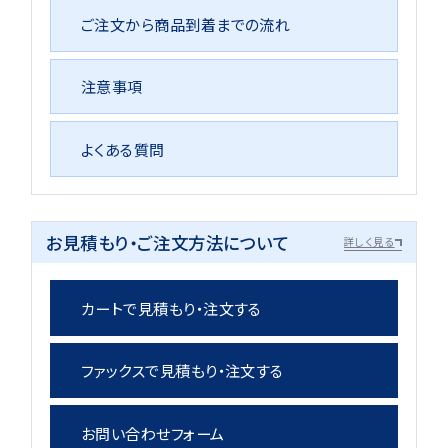
ご注文から商品到着までの流れ
注意事項
よくある質問
お見積もり・ご注文方法について
詳しく見る
カートで見積もり・注文する
ファックスで見積もり・注文する
お問い合わせフォーム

--------------------------------------------------

The preceding entries are to be written out again exactly, with the pictures removed.

ご注文から商品到着までの流れ
注意事項
よくある質問
お見積もり・ご注文方法について
詳しく見る
カートで見積もり・注文する
ファックスで見積もり・注文する
お問い合わせフォーム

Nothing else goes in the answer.